Cox: “All the maps within the Heart of Maguuma are vertical, dense, and lush… they’re really pretty and gliding means you can see those NPCs and enemies walking around below, and you can stealth or dodge roll to evade in the air from some enemies that’ll actually snipe you out of the air. There are a lot of places you can’t get to without unlocking higher level gliding, so it pays off as a reward without using random numbers. Once you unlock updrafts, you can fly into pillars of wind that boost you up into the air, which’ll help you get further into the map. There are actually updraft puzzles where you have to hit a whole bunch of these updrafts in a row, and if you hit all of them you’ll eventually get to a reward at the end. We really wanted it to be the case where you unlock a mastery, and then that mastery helps you find another mastery point to unlock another.”
The Itzel mastery line
The presentation wouldn’t be complete without delving into the Itzel masteries, especially since the treefrog-inspired jungle dwellers will feature heavily in the expansion’s story.
Cox: “In the Itzel mastery line, one of the unlocks is the bouncing mushroom, which are completely what they sound like: springy mushrooms you can jump on that can be used for all kinds of things. They can be used for jumping into a fight, or even jumping out of a fight, and they’ll of course help you get to places you couldn’t otherwise get to. We’ll have them in some jumping puzzles too. They also unlock the adrenal mushrooms, which are rarer than the bouncing mushrooms, but when you use them they refresh all of your skills immediately. If you’re doing a big fight, you can push out all of your abilities and then get the mushroom and go again. If you learn to speak the Itzel language through the mastery chain, they’ll open up to you a little more and be a little more trusting of you, and you can talk to their vendors to buy things you couldn’t buy before, and there’s a little bit of lore that comes along with that.”
The breakbar-defeating magic of the Exalted
We don’t know too much about the Exalted yet, so I was very glad to hear more about the strange race’s mastery chain.

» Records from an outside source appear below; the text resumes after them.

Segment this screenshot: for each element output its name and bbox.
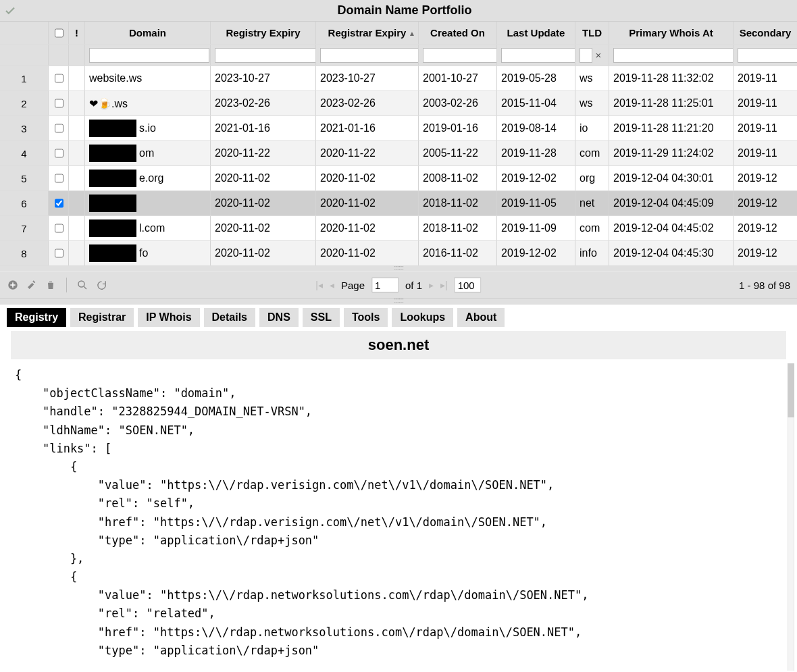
- cell-tld: info: [575, 241, 609, 265]
- cell-secondary: 2019-11: [734, 66, 797, 91]
- detail-domain-header: soen.net: [11, 331, 786, 359]
- col-domain[interactable]: Domain: [85, 22, 211, 44]
- table-row[interactable]: 4om2020-11-222020-11-222005-11-222019-11…: [0, 141, 797, 166]
- first-page-icon[interactable]: |◂: [315, 280, 323, 290]
- tab-lookups[interactable]: Lookups: [392, 308, 453, 327]
- col-primary-whois[interactable]: Primary Whois At: [609, 22, 734, 44]
- cell-created-on: 2016-11-02: [419, 241, 497, 265]
- row-checkbox[interactable]: [55, 224, 63, 233]
- filter-rownum: [0, 45, 49, 66]
- cell-tld: com: [575, 141, 609, 165]
- tab-ssl[interactable]: SSL: [303, 308, 340, 327]
- table-row[interactable]: 1website.ws2023-10-272023-10-272001-10-2…: [0, 66, 797, 91]
- filter-pwhois-input[interactable]: [613, 48, 734, 63]
- next-page-icon[interactable]: ▸: [429, 280, 434, 290]
- trash-icon[interactable]: [45, 279, 57, 291]
- filter-domain-input[interactable]: [89, 48, 209, 63]
- row-checkbox[interactable]: [55, 249, 63, 258]
- cell-domain: s.io: [85, 116, 211, 140]
- grid-splitter[interactable]: [0, 266, 797, 272]
- col-tld[interactable]: TLD: [575, 22, 609, 44]
- cell-domain: [85, 191, 211, 215]
- cell-registrar-expiry: 2020-11-02: [316, 191, 419, 215]
- tab-details[interactable]: Details: [204, 308, 255, 327]
- table-row[interactable]: 62020-11-022020-11-022018-11-022019-11-0…: [0, 191, 797, 216]
- tab-registry[interactable]: Registry: [7, 308, 66, 327]
- col-registry-expiry[interactable]: Registry Expiry: [211, 22, 316, 44]
- row-checkbox[interactable]: [55, 124, 63, 133]
- row-alert: [69, 66, 85, 91]
- add-icon[interactable]: [7, 279, 19, 291]
- sort-indicator-icon: ▲: [409, 29, 415, 36]
- cell-registrar-expiry: 2023-02-26: [316, 91, 419, 115]
- filter-registry-expiry-input[interactable]: [215, 48, 316, 63]
- tab-tools[interactable]: Tools: [344, 308, 388, 327]
- col-created-on[interactable]: Created On: [419, 22, 497, 44]
- filter-update-input[interactable]: [501, 48, 575, 63]
- cell-created-on: 2005-11-22: [419, 141, 497, 165]
- row-checkbox[interactable]: [55, 174, 63, 183]
- row-checkbox[interactable]: [55, 99, 63, 108]
- tab-ipwhois[interactable]: IP Whois: [138, 308, 199, 327]
- redacted-text: [89, 195, 136, 212]
- scrollbar[interactable]: [788, 363, 794, 671]
- cell-last-update: 2019-11-28: [497, 141, 575, 165]
- filter-created: ×: [419, 45, 497, 66]
- col-secondary[interactable]: Secondary: [734, 22, 797, 44]
- row-checkbox[interactable]: [55, 74, 63, 83]
- last-page-icon[interactable]: ▸|: [440, 280, 448, 290]
- cell-registry-expiry: 2023-02-26: [211, 91, 316, 115]
- col-checkbox[interactable]: [49, 22, 69, 44]
- col-last-update[interactable]: Last Update: [497, 22, 575, 44]
- col-registrar-expiry[interactable]: Registrar Expiry ▲: [316, 22, 419, 44]
- select-all-checkbox[interactable]: [55, 28, 63, 38]
- row-number: 6: [0, 191, 49, 215]
- table-row[interactable]: 7l.com2020-11-022020-11-022018-11-022019…: [0, 216, 797, 241]
- row-alert: [69, 216, 85, 240]
- grid-body: 1website.ws2023-10-272023-10-272001-10-2…: [0, 66, 797, 266]
- page-number-input[interactable]: [371, 278, 398, 292]
- col-alert[interactable]: !: [69, 22, 85, 44]
- tab-about[interactable]: About: [457, 308, 505, 327]
- cell-registry-expiry: 2020-11-02: [211, 241, 316, 265]
- prev-page-icon[interactable]: ◂: [330, 280, 334, 290]
- cell-registry-expiry: 2020-11-02: [211, 191, 316, 215]
- cell-primary-whois: 2019-12-04 04:45:02: [609, 216, 734, 240]
- filter-domain: ×: [85, 45, 211, 66]
- tab-registrar[interactable]: Registrar: [70, 308, 134, 327]
- panel-splitter[interactable]: [0, 299, 797, 305]
- search-icon[interactable]: [76, 279, 88, 291]
- filter-swhois-input[interactable]: [738, 48, 797, 63]
- filter-created-input[interactable]: [423, 48, 497, 63]
- table-row[interactable]: 5e.org2020-11-022020-11-022008-11-022019…: [0, 166, 797, 191]
- refresh-icon[interactable]: [95, 279, 107, 291]
- row-checkbox[interactable]: [55, 199, 63, 208]
- cell-created-on: 2019-01-16: [419, 116, 497, 140]
- table-row[interactable]: 3s.io2021-01-162021-01-162019-01-162019-…: [0, 116, 797, 141]
- redacted-text: [89, 244, 136, 262]
- filter-registrar-expiry-input[interactable]: [320, 48, 419, 63]
- row-number: 2: [0, 91, 49, 115]
- check-icon: [4, 5, 16, 17]
- detail-panel: soen.net { "objectClassName": "domain", …: [0, 331, 797, 671]
- table-row[interactable]: 8fo2020-11-022020-11-022016-11-022019-12…: [0, 241, 797, 266]
- filter-check: [49, 45, 69, 66]
- row-check-cell: [49, 216, 69, 240]
- table-row[interactable]: 2❤🍺.ws2023-02-262023-02-262003-02-262015…: [0, 91, 797, 116]
- scrollbar-thumb[interactable]: [788, 363, 794, 417]
- tab-dns[interactable]: DNS: [259, 308, 299, 327]
- cell-registrar-expiry: 2020-11-02: [316, 166, 419, 190]
- row-alert: [69, 191, 85, 215]
- grid-header-row: ! Domain Registry Expiry Registrar Expir…: [0, 22, 797, 45]
- cell-secondary: 2019-12: [734, 166, 797, 190]
- edit-icon[interactable]: [26, 279, 38, 291]
- page-size-input[interactable]: [455, 278, 482, 292]
- clear-icon[interactable]: ×: [592, 49, 605, 61]
- row-check-cell: [49, 241, 69, 265]
- row-number: 1: [0, 66, 49, 91]
- pager: |◂ ◂ Page of 1 ▸ ▸|: [315, 278, 481, 292]
- filter-tld-input[interactable]: [580, 48, 592, 63]
- cell-primary-whois: 2019-11-28 11:21:20: [609, 116, 734, 140]
- row-checkbox[interactable]: [55, 149, 63, 158]
- redacted-text: [89, 120, 136, 137]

Cox: “The Exalted are a more magical race and you meet them much deeper in the jungle. They’ve got all kinds of artefacts and ruins they’ve left around that you can learn to use through the Exalted markings mastery. They can do all kinds of things like teleport you places or let you control a golem or light up a path that’s in darkness so you can get through it. Exalted assistance lets you summon an Exalted warrior to come and fight with you, and they’ll actually res you too if you get into trouble.
Cox: “Exalted honing is pretty cool because it teaches you a technique to allow you to pierce through impenetrable bark, which is what the heavier Mordrem have on them. Once you get through that you get through the breakbar, basically. Once you have honing unlocked, it’ll be much easier for you to tackle combat. I’m not saying it’s going to be super easy – it’ll still be challenging and you’re not going to be able to just solo everything – but it’ll be a little easier for you to get through Champions even though you’ll still want a group. It’ll give you a big combat advantage, especially for classes that do have a lot of breakbar ability… it’ll be a big bonus for them. Exalted purification lets you summon a champion to fight who is most definitely not meant to be soloed! Once you defeat him, you get some very cool loot though.”

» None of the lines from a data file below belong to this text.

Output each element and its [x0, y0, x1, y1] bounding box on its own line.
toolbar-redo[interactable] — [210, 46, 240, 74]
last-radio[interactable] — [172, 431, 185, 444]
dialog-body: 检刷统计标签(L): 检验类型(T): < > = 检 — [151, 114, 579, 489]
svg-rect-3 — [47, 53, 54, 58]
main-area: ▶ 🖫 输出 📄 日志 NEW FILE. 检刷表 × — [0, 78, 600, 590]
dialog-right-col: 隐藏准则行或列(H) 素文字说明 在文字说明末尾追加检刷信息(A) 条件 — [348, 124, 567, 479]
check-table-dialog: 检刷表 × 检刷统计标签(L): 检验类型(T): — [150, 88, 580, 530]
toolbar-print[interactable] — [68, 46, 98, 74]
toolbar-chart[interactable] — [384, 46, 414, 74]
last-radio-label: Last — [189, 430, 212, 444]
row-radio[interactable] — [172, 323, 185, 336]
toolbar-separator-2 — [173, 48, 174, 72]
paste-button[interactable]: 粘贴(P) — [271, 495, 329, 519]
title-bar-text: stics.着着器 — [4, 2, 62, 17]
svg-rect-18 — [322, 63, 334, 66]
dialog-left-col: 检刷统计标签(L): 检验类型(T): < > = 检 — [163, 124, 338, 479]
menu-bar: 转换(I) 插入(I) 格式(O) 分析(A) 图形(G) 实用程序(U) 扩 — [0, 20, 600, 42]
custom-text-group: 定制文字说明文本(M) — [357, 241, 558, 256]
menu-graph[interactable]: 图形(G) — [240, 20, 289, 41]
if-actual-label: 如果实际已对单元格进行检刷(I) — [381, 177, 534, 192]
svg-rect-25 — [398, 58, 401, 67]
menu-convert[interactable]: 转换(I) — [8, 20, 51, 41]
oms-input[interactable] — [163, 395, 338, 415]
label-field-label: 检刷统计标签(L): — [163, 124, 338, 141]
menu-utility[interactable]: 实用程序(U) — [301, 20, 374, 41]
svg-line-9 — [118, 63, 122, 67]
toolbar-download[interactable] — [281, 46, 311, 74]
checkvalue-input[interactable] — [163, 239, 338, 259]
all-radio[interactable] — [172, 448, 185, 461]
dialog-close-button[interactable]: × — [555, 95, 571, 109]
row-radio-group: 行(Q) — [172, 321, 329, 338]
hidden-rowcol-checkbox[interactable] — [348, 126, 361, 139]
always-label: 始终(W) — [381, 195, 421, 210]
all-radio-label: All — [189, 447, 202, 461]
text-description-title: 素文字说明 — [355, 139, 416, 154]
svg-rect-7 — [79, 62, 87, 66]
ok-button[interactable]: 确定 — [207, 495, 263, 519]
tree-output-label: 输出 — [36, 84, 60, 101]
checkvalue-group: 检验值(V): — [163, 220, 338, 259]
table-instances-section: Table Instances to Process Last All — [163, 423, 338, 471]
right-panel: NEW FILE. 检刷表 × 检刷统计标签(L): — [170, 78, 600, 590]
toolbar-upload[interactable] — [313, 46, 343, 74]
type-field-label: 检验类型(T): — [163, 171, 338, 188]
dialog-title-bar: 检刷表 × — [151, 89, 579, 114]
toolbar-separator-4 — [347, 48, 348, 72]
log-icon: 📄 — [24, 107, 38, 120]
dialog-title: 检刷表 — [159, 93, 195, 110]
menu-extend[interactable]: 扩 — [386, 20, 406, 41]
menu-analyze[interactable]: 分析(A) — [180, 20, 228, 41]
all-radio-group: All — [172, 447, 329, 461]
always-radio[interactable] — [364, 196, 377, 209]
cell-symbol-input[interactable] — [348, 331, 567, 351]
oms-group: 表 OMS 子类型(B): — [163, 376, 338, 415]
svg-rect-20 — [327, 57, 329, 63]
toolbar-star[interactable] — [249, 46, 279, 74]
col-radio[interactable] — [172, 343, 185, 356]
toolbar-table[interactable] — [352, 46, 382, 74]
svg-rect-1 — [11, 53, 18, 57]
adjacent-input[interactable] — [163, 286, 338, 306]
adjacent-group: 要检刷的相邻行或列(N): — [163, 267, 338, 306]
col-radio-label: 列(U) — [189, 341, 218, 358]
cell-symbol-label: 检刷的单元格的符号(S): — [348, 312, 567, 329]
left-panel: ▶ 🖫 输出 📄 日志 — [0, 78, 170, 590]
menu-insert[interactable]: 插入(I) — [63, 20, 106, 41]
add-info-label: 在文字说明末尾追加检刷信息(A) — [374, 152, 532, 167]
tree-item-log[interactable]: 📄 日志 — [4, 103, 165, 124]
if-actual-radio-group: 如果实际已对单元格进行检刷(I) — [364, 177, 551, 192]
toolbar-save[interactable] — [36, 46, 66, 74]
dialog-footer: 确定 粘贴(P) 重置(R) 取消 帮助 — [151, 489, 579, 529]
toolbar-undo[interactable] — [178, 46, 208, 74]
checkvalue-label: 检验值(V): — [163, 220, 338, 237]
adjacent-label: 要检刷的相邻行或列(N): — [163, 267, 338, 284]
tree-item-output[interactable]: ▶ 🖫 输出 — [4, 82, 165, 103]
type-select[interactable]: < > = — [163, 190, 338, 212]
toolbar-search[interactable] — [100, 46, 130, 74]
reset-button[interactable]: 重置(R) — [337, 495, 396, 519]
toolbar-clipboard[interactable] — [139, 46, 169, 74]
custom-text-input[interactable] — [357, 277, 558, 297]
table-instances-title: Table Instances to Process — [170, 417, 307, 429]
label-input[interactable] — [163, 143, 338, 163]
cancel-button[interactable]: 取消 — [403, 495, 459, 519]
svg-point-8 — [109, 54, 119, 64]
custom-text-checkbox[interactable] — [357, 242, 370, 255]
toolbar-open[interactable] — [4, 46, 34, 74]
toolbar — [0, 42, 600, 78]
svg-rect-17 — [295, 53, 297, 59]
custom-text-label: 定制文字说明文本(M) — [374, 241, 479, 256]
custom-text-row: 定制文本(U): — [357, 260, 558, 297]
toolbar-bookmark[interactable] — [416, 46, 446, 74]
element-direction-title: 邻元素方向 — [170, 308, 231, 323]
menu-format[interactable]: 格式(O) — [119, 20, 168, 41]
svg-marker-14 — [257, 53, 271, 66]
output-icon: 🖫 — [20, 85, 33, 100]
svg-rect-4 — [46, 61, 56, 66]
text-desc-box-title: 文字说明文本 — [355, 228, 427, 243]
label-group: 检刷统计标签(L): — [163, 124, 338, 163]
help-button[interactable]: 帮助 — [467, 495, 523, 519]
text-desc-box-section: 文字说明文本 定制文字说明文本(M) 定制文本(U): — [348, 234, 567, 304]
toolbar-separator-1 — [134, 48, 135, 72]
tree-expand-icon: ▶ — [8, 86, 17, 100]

Nuhoch masteries and a new swarming enemy
The main enemy of the bullfrog hylek tribe, the Nuhoch, was detailed during the presentation.
Cox: “The Nuhoch fight these guys, the new enemy army called Chak, who are an insect army that swarm and also throw goop. The goop gets stuck on you, slows you down, and deals damage. This stacks as more goop piles on, and eventually you get too much on you and will be encased in it. Since these guys swarm you tend to run into a lot of them, so one of the things the Nuhoch can teach you to do in their Masteries is to clear the goop by using your heal skill. As soon as you unlock that mastery, any heal skill can be used to instantly clear all the goop off you. You should use it at the right time to avoid building too many stacks, and this makes the Chak fun enemies. The Nuhoch have a whole system of tunnels they use to get around that you can get access to, and they also help you with your hunting. This lets you loot special collection and crafting things from creatures you kill in the jungle.
Central Tyria masteries ensure the original world stays relevant
The ArenaNet team hasn’t abandoned Tyria, and the presentation included a great rundown of the Central Tyria masteries.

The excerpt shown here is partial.